For reasons related to the same concerns noted above, CLINIC objects to the inclusion of new questions 9 and 10 in the Form I-90. These proposed new questions ask the applicant if she or he has ever had a residence outside the United States (Q. 9) or been employed outside the United States (Q.10) since being granted permanent resident status. Presumably directed at detecting possible activities that could be connected to abandonment of residence, these inquiries in the I90 process are overbroad, confusing and misplaced, and will similarly contribute to massive delays in I-90 adjudication. It is not unlawful or inconsistent with lawful permanent resident status to have a home abroad or to have worked abroad. Many lawful permanent residents may apply for reentry permits when they have known plans to work abroad for an extended period of time. In addition, many lawful permanent residents choose to maintain a residence in the United States and a residence abroad. Asking overbroad questions such as these will sweep in lawful conduct and create needless confusion, adjudication delays, and waste USCIS resources. The inclusion of these questions also raises the same set of concerns noted above related to duplication of adjudication, in this case not only by CBP but also by USCIS, as concerns reentry permit applications. Thank you for your consideration of these comments. Please do not hesitate to contact me at jbussey@cliniclegal.org with any questions or concerns about our recommendations.

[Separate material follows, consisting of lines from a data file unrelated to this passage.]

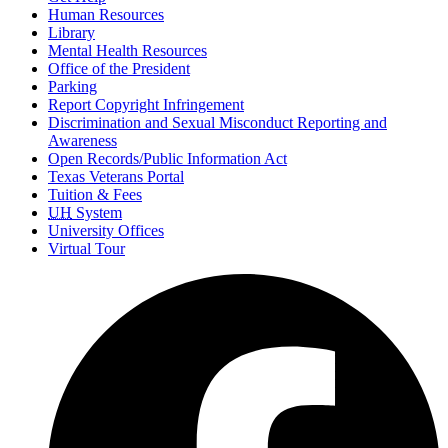
Human Resources
Library
Mental Health Resources
Office of the President
Parking
Report Copyright Infringement
Discrimination and Sexual Misconduct Reporting and
Awareness
Open Records/Public Information Act
Texas Veterans Portal
Tuition & Fees
UH
System
University Offices
Virtual Tour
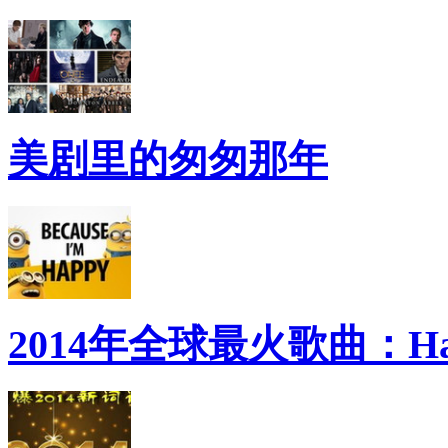
美剧里的匆匆那年
2014年全球最火歌曲：Ha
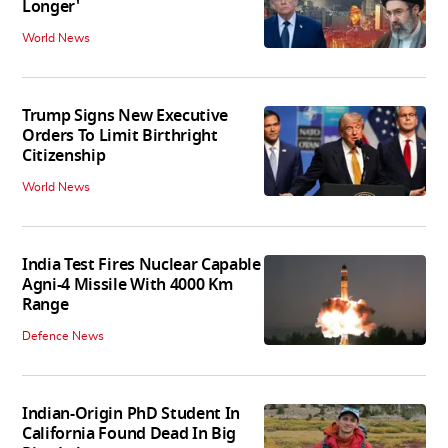
Longer'
World News
Trump Signs New Executive
Orders To Limit Birthright
Citizenship
World News
India Test Fires Nuclear Capable
Agni-4 Missile With 4000 Km
Range
Defence News
Indian-Origin PhD Student In
California Found Dead In Big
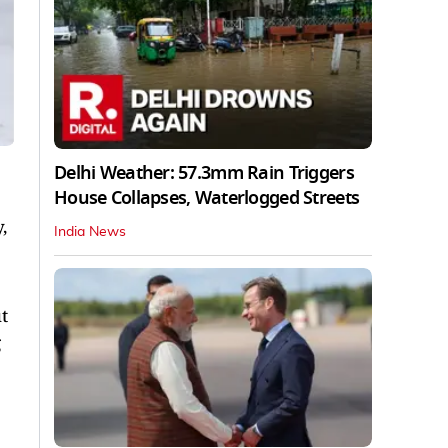
Delhi Weather: 57.3mm Rain Triggers
House Collapses, Waterlogged Streets
,
India News
t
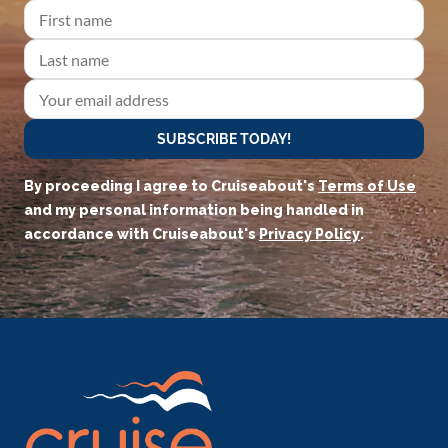
SUBSCRIBE TODAY!
By proceeding I agree to Cruiseabout's
Terms of Use
and my personal information being handled in
accordance with Cruiseabout's
Privacy Policy
.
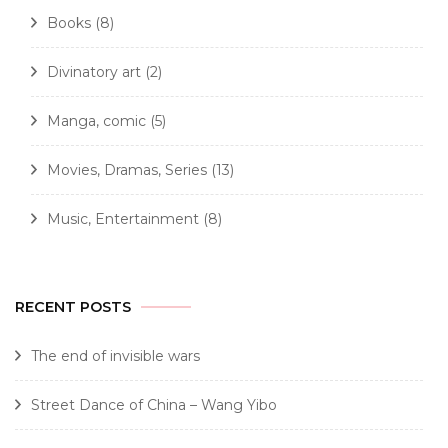
Books
(8)
Divinatory art
(2)
Manga, comic
(5)
Movies, Dramas, Series
(13)
Music, Entertainment
(8)
RECENT POSTS
The end of invisible wars
Street Dance of China – Wang Yibo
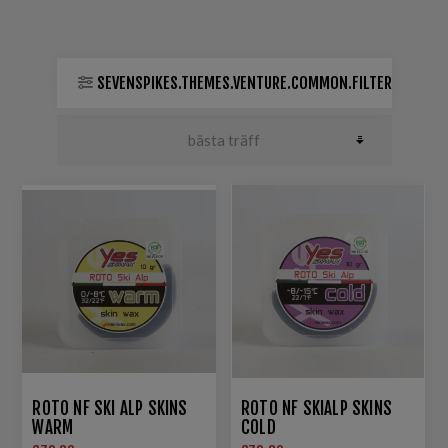
SEVENSPIKES.THEMES.VENTURE.COMMON.FILTER
ROTO NF SKI ALP SKINS
ROTO NF SKIALP SKINS
WARM
COLD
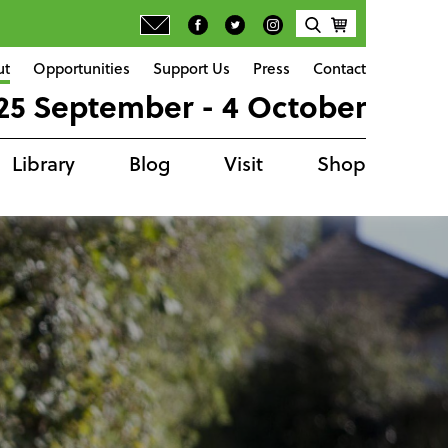
ut
Opportunities
Support Us
Press
Contact
25 September - 4 October
Library
Blog
Visit
Shop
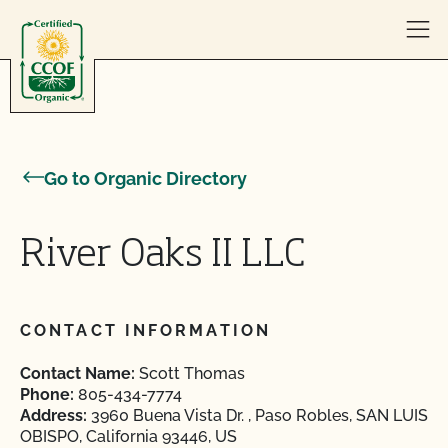
Skip to content
Go to Organic Directory
River Oaks II LLC
CONTACT INFORMATION
Contact Name:
Scott Thomas
Phone:
805-434-7774
Address:
3960 Buena Vista Dr. , Paso Robles, SAN LUIS
OBISPO, California 93446, US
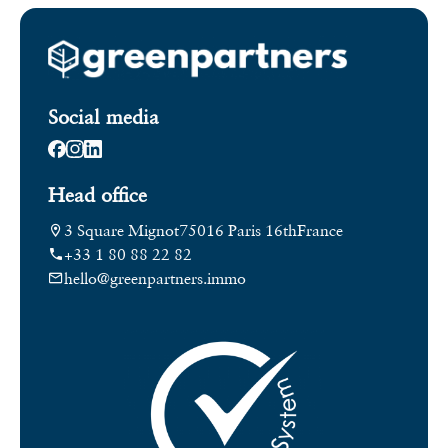
Social media
Head office
3 Square Mignot
75016 Paris 16th
France
+33 1 80 88 22 82
hello@greenpartners.immo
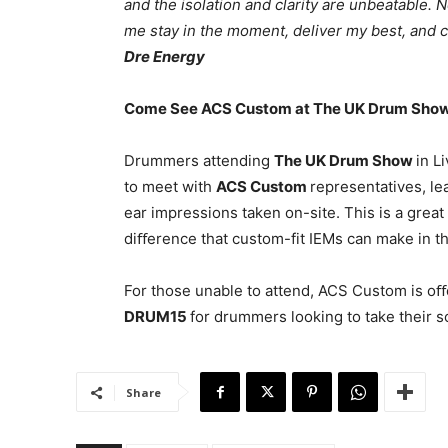
and the isolation and clarity are unbeatable.
me stay in the moment, deliver my best, and c
Dre Energy
Come See ACS Custom at The UK Drum Sho
Drummers attending
The UK Drum Show
in L
to meet with
ACS Custom
representatives, le
ear impressions taken on-site. This is a grea
diﬀerence that custom-fit IEMs can make in t
For those unable to attend, ACS Custom is oﬀ
DRUM15
for drummers looking to take their s
Share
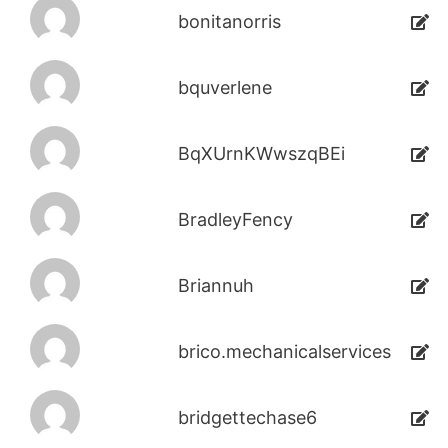
bonitanorris
bquverlene
BqXUrnKWwszqBEi
BradleyFency
Briannuh
brico.mechanicalservices
bridgettechase6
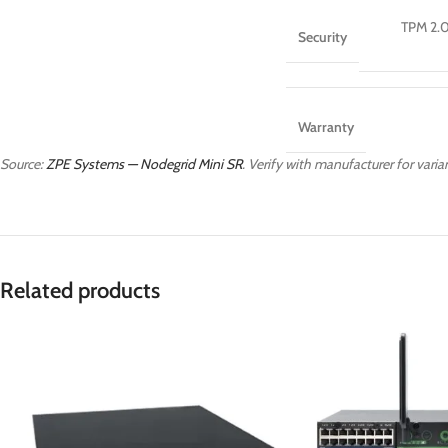
TPM 2.0
Security
Warranty
Source:
ZPE Systems — Nodegrid Mini SR
. Verify with manufacturer for varian
Related products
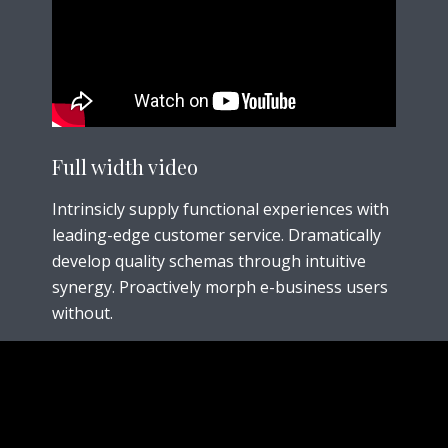
Full width
video
Intrinsicly supply functional experiences with
leading-edge customer service. Dramatically
develop quality schemas through intuitive
synergy. Proactively morph e-business users
without.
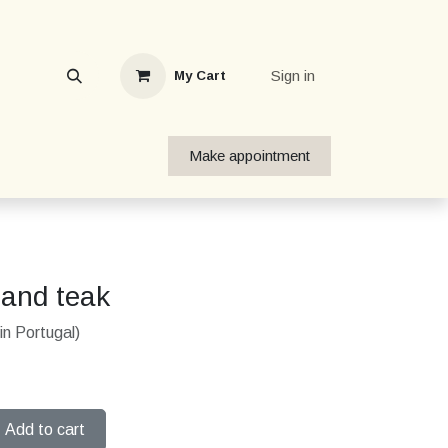
Sign in
My Cart
Make appointment
tand teak
in Portugal)
Add to cart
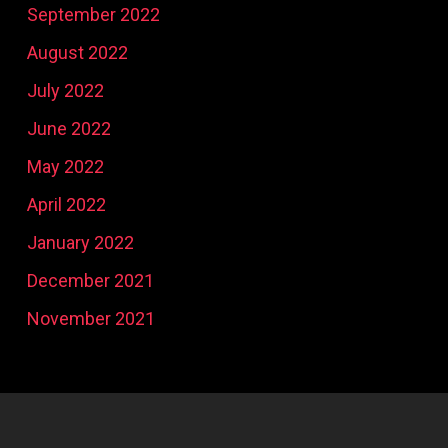
September 2022
August 2022
July 2022
June 2022
May 2022
April 2022
January 2022
December 2021
November 2021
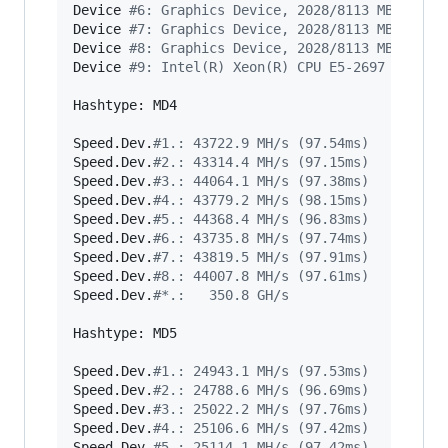
Device 
#
6: Graphics Device, 2028/8113 MB alloc
Device 
#
7: Graphics Device, 2028/8113 MB alloc
Device 
#
8: Graphics Device, 2028/8113 MB alloc
Device 
#
9: Intel(R) Xeon(R) CPU E5-2697 v3 @ 2
Hashtype: MD4

Speed.Dev.
#
1.: 43722.9 MH/s (97.54ms)
Speed.Dev.
#
2.: 43314.4 MH/s (97.15ms)
Speed.Dev.
#
3.: 44064.1 MH/s (97.38ms)
Speed.Dev.
#
4.: 43779.2 MH/s (98.15ms)
Speed.Dev.
#
5.: 44368.4 MH/s (96.83ms)
Speed.Dev.
#
6.: 43735.8 MH/s (97.74ms)
Speed.Dev.
#
7.: 43819.5 MH/s (97.91ms)
Speed.Dev.
#
8.: 44007.8 MH/s (97.61ms)
Speed.Dev.
#
*.:   350.8 GH/s
Hashtype: MD5

Speed.Dev.
#
1.: 24943.1 MH/s (97.53ms)
Speed.Dev.
#
2.: 24788.6 MH/s (96.69ms)
Speed.Dev.
#
3.: 25022.2 MH/s (97.76ms)
Speed.Dev.
#
4.: 25106.6 MH/s (97.42ms)
Speed.Dev.
#
5.: 25114.1 MH/s (97.42ms)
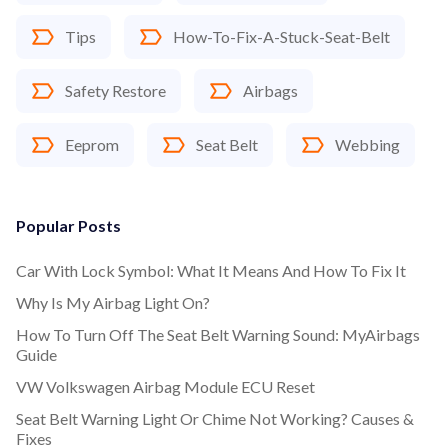
Tips
How-To-Fix-A-Stuck-Seat-Belt
Safety Restore
Airbags
Eeprom
Seat Belt
Webbing
Popular Posts
Car With Lock Symbol: What It Means And How To Fix It
Why Is My Airbag Light On?
How To Turn Off The Seat Belt Warning Sound: MyAirbags
Guide
VW Volkswagen Airbag Module ECU Reset
Seat Belt Warning Light Or Chime Not Working? Causes &
Fixes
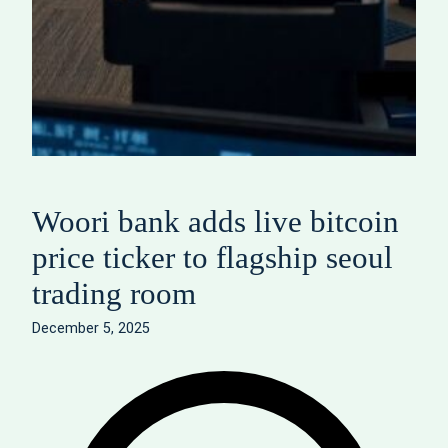
Woori bank adds live bitcoin
price ticker to flagship seoul
trading room
December 5, 2025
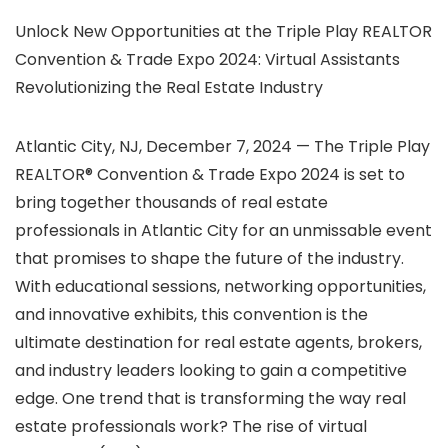
Unlock New Opportunities at the Triple Play REALTOR
Convention & Trade Expo 2024: Virtual Assistants
Revolutionizing the Real Estate Industry
Atlantic City, NJ, December 7, 2024 — The Triple Play
REALTOR® Convention & Trade Expo 2024 is set to
bring together thousands of real estate
professionals in Atlantic City for an unmissable event
that promises to shape the future of the industry.
With educational sessions, networking opportunities,
and innovative exhibits, this convention is the
ultimate destination for real estate agents, brokers,
and industry leaders looking to gain a competitive
edge. One trend that is transforming the way real
estate professionals work? The rise of virtual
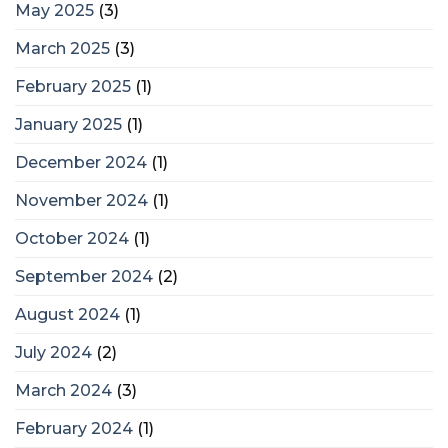
May 2025
(3)
March 2025
(3)
February 2025
(1)
January 2025
(1)
December 2024
(1)
November 2024
(1)
October 2024
(1)
September 2024
(2)
August 2024
(1)
July 2024
(2)
March 2024
(3)
February 2024
(1)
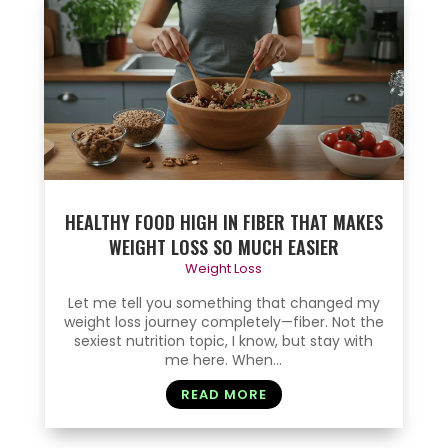
HEALTHY FOOD HIGH IN FIBER THAT MAKES
WEIGHT LOSS SO MUCH EASIER
Weight Loss
Let me tell you something that changed my
weight loss journey completely—fiber. Not the
sexiest nutrition topic, I know, but stay with
me here. When...
READ MORE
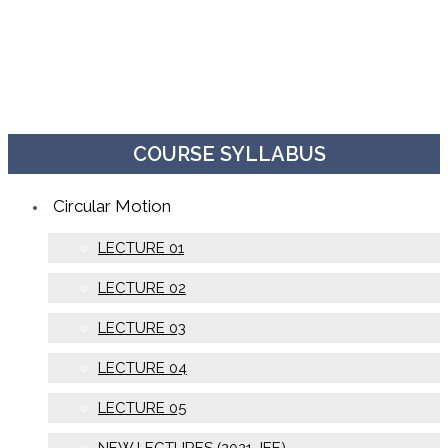
COURSE SYLLABUS
Circular Motion
LECTURE 01
LECTURE 02
LECTURE 03
LECTURE 04
LECTURE 05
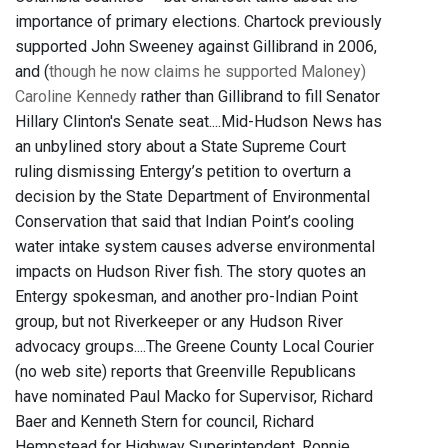
importance of primary elections. Chartock previously
supported John Sweeney against Gillibrand in 2006,
and (
though he now claims he supported Maloney)
Caroline Kennedy
rather than Gillibrand to fill Senator
Hillary Clinton's Senate seat....Mid-Hudson News has
an unbylined story about a State Supreme Court
ruling dismissing Entergy’s petition to overturn a
decision by the State Department of Environmental
Conservation that said that Indian Point’s cooling
water intake system causes adverse environmental
impacts on Hudson River fish. The story quotes an
Entergy spokesman, and another pro-Indian Point
group, but not Riverkeeper or any Hudson River
advocacy groups....The Greene County Local Courier
(no web site) reports that Greenville Republicans
have nominated Paul Macko for Supervisor, Richard
Baer and Kenneth Stern for council, Richard
Hempstead for Highway Superintendent, Ronnie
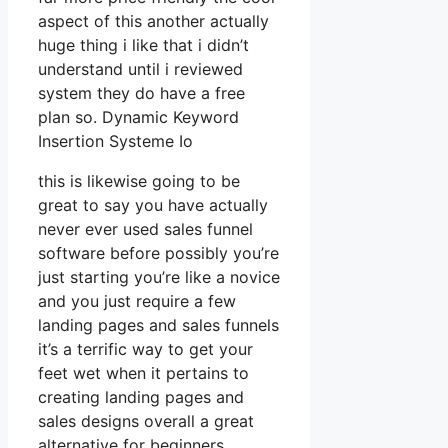
aspect of this another actually
huge thing i like that i didn’t
understand until i reviewed
system they do have a free
plan so. Dynamic Keyword
Insertion Systeme Io
this is likewise going to be
great to say you have actually
never ever used sales funnel
software before possibly you’re
just starting you’re like a novice
and you just require a few
landing pages and sales funnels
it’s a terrific way to get your
feet wet when it pertains to
creating landing pages and
sales designs overall a great
alternative for beginners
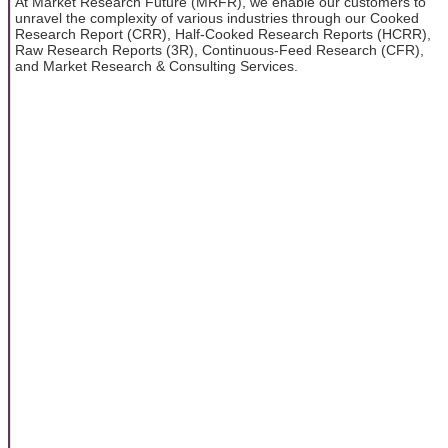
At Market Research Future (MRFR), we enable our customers to
unravel the complexity of various industries through our Cooked
Research Report (CRR), Half-Cooked Research Reports (HCRR),
Raw Research Reports (3R), Continuous-Feed Research (CFR),
and Market Research & Consulting Services.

USCIS appreciates this comment. These two questions (Part 3, Item Numbers 9-10) will help USCIS officers elicit more information upfront about potential factors related to abandonment of LPR status or other factors that could affect an individual’s status. Applicants who answer yes to these questions (or answer no but are unsure their answer) are instructed to provide a detailed explanation as part of the I-90 application. An applicant’s responses will allow USCIS officers to better determine if additional follow up is necessary.


No changes will be made in response to this comment.